Date: Monday, 14 Feb 2000 12:01:52 -0000
Subject: 11.0293 Re: Intellectual Property
Comment: RE: SHK 11.0293 Re: Intellectual Property
Well, it certainly wasn't intended to be benevolent. The studiedly
neutral tone was deliberate, however. As a civil servant I am not
allowed to say what I think (and probably not think it, for that
matter...) I was simply giving a historical explanation for the
situation where a democratic government can exercise undemocratic
powers. The existence of the monarchy and the House of Lords has no
real effect on the exercise of power, but does affect (i.e. prevent, see
below) democratic and constitutional reform. British governments
probably don't lecture the world on democracy of their own volition: if
it weren't for the presence of the United States they would probably
preach the virtues of constitutional monarchy!
Terence Hawkes wrote:
> John Briggs offers an oddly benevolent view:
> "Having a democratic mandate, the House of Commons acquired ascendancy
> over both the crown and the (unelected) House of Lords. The ancient
> prerogatives of the crown were not abolished, but the exercise of them
> was transferred with the executive to the elected government."
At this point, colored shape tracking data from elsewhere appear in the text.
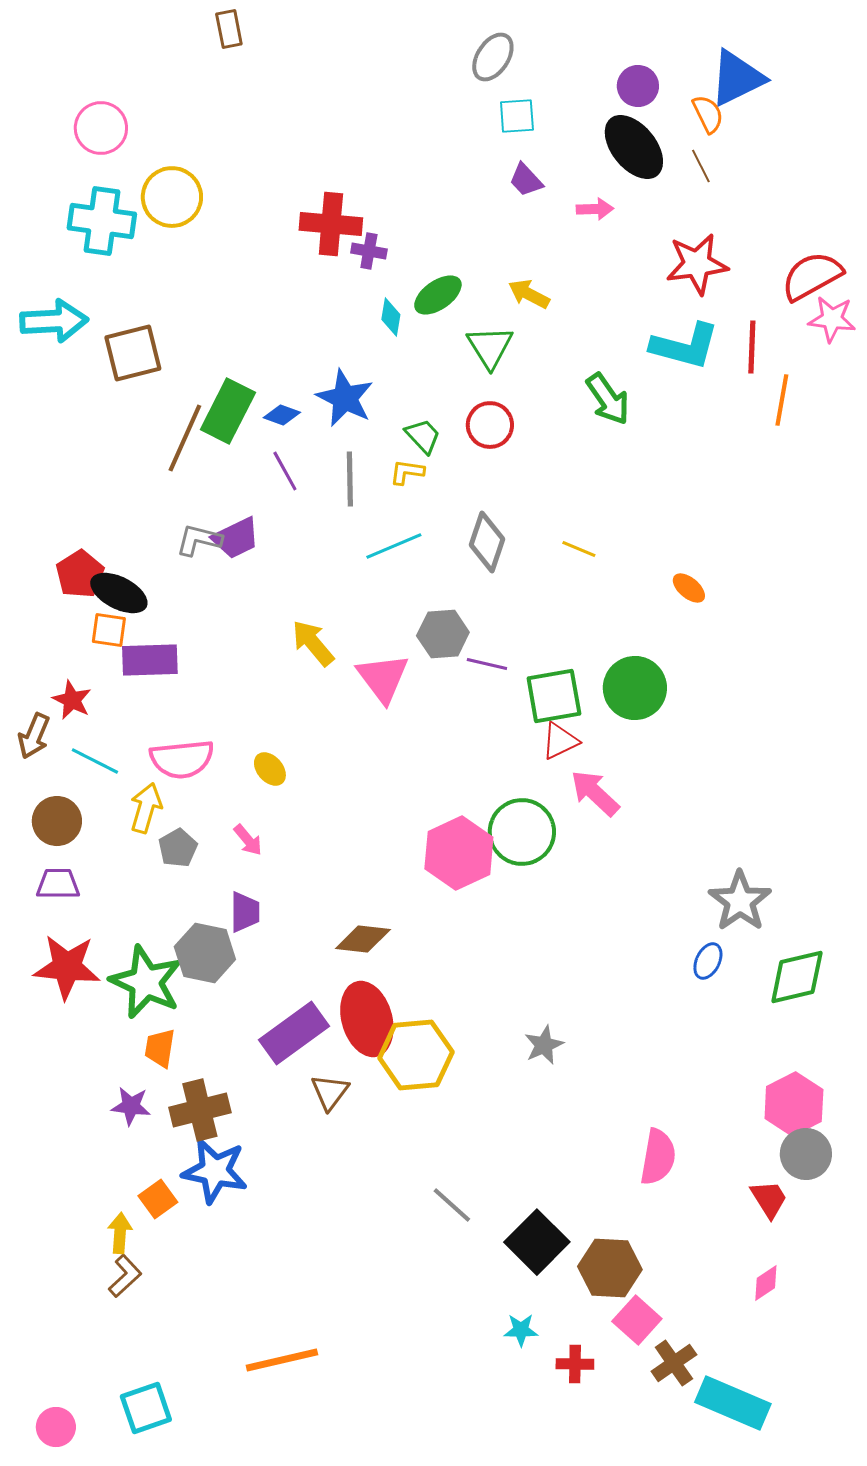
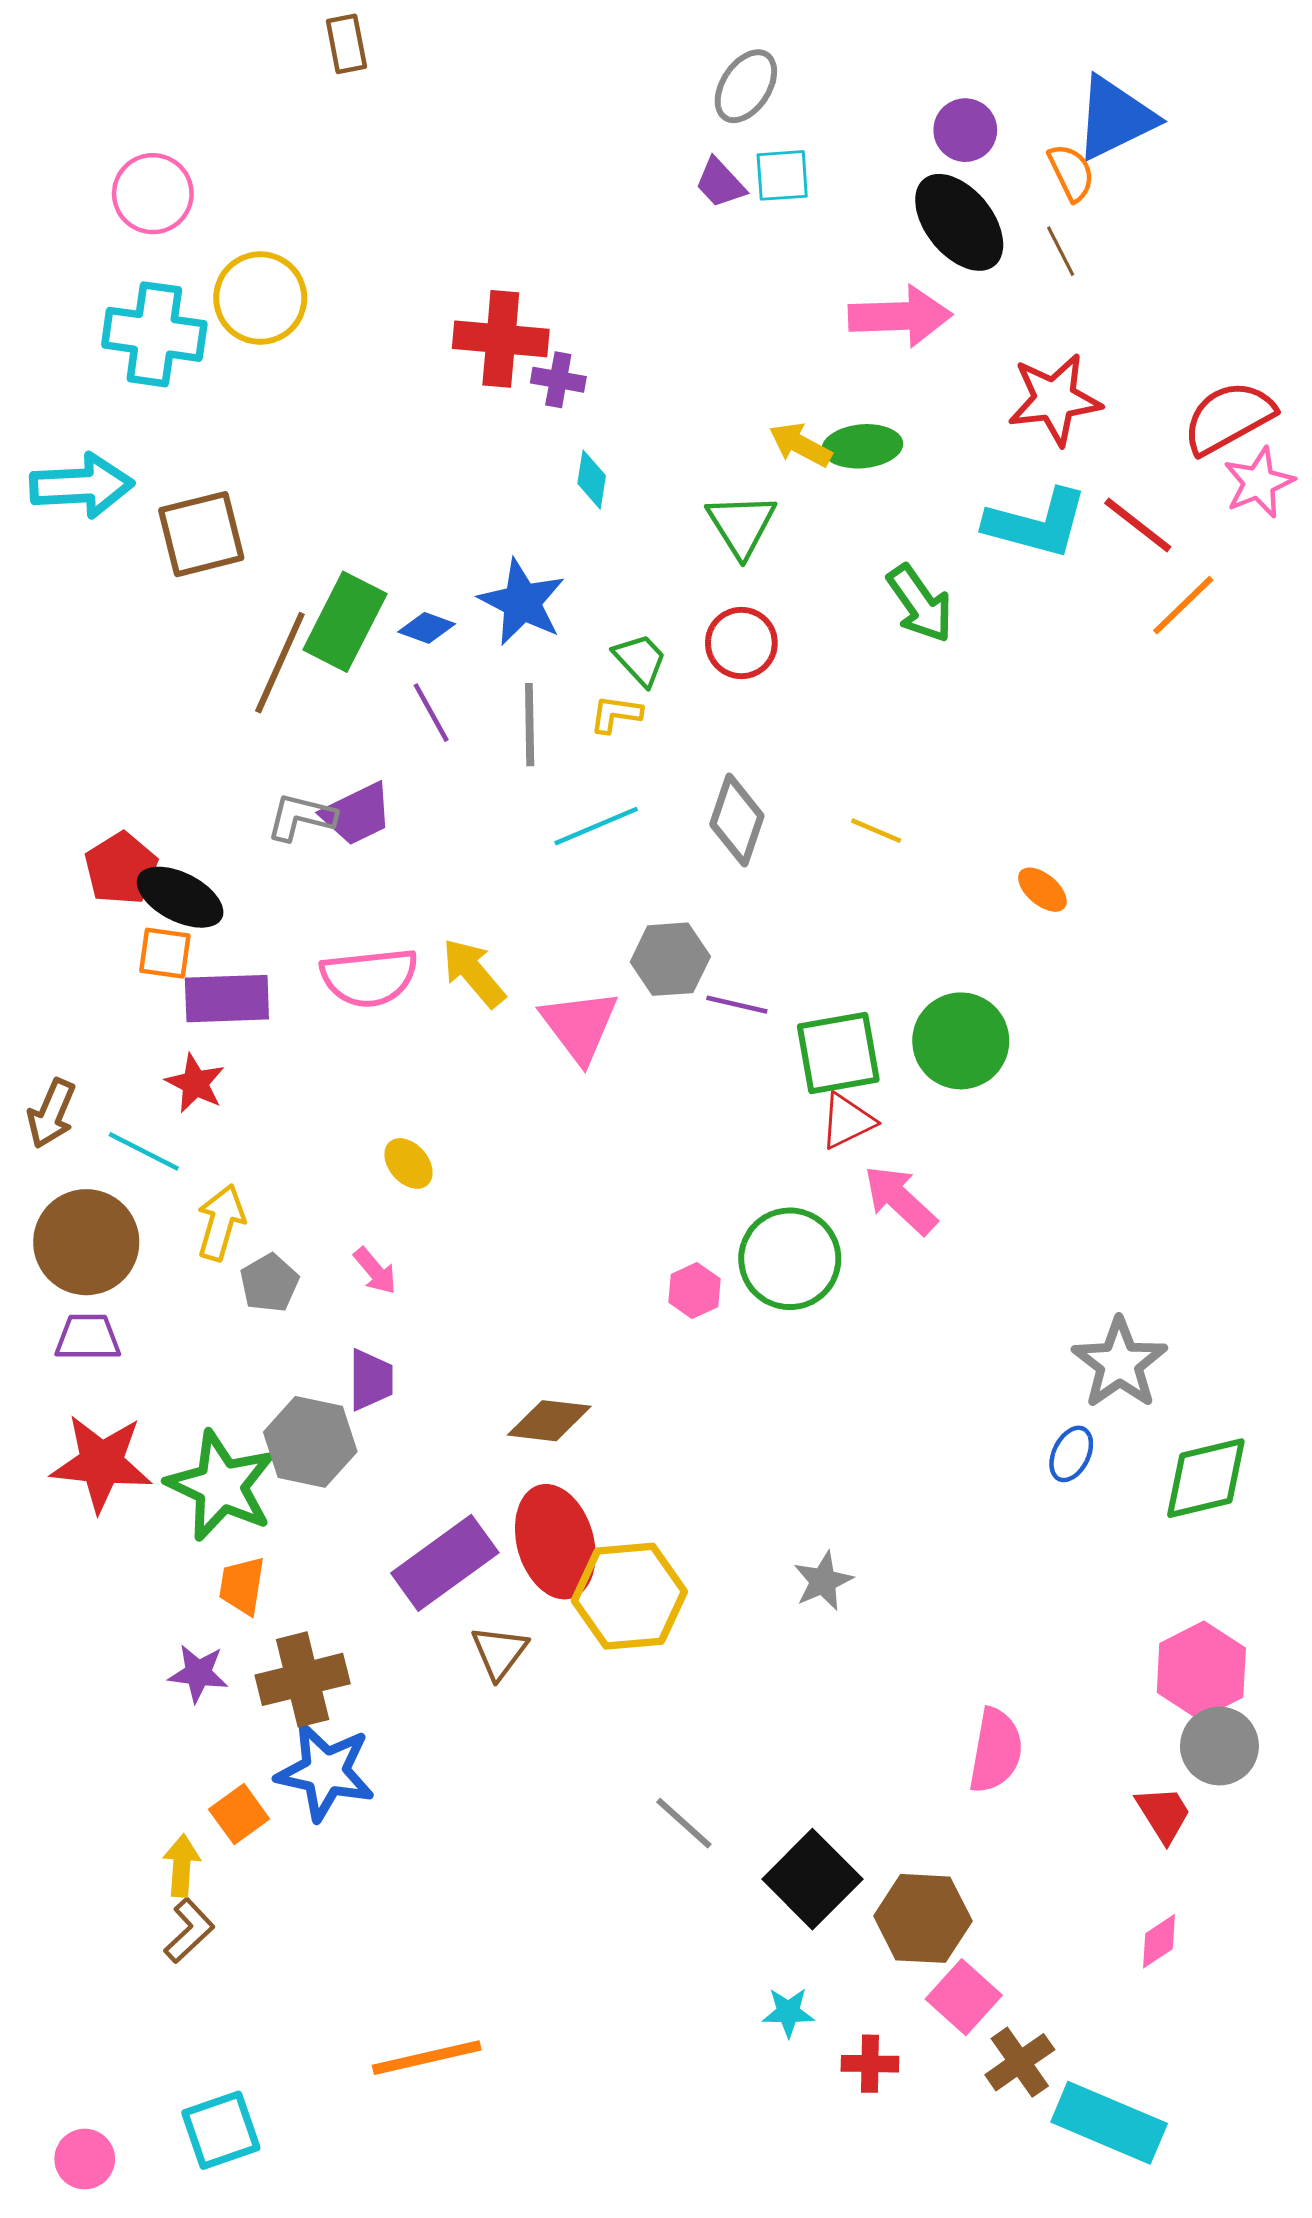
purple trapezoid: (526, 180) -> (720, 183), moved
pink arrow: (595, 209) -> (900, 316), size x1.8
green ellipse: (438, 295) -> (862, 446), moved, turned 30
pink star: (832, 319) -> (1259, 483), turned -30
red line: (752, 347) -> (1138, 525), turned -54
orange line: (782, 400) -> (1183, 605), turned 36
red star: (72, 700) -> (195, 1083), moved
pink semicircle: (182, 759) -> (369, 977), moved
brown circle: (57, 821) -> (86, 1242), size x1.4
pink hexagon: (459, 853) -> (694, 1291), size x0.5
> Another way of putting it would be to say that until last year, in
> respect of the three instruments of government in Britain (commons,
> lords, crown) access to two was determined largely by birth. From this
> year, the new 'reformed' House of Lords will contain 90 or so members
> who have inherited their positions by birth. Each year, when the
> opens parliament, she still makes formal reference to 'my government'.
> Each bill passed by parliament requires the royal 'assent' before it
> pass into law. None of this, naturally, prevents successive British
> governments from lecturing the rest of the world on the moral duty to
> embrace democracy.
The main difference is that my statement (as far as it goes) is
technically correct as a matter of historical fact, whereas yours is
technically incorrect! Where do you think that James Madison and the
other framers found the US constitution? He said Blackstone, but Locke
was also important, and probably Montesquieu. I don't know how
important the influence of Hume was. The point I was trying to make was
that the (unwritten) British constitution evolved to a
nineteenth-century form, but was unable to develop further because of
the presence of the monarchy and the (unelected) House of Lords, despite
the fact that neither had real power. The US, on the other hand, is
stuck with an eighteenth-century constitution, which it has to try and
fit to the modern world.
> Larry Weiss wrote:
> This is something like saying that a plucked chicken is a human being
> because it is a featherless biped.
> John Briggs wrote:
" the US constitution is simply a codification
> of the British constitution of the C18, with the king replaced by an
> elected president, and the House of Lords by an elected senate."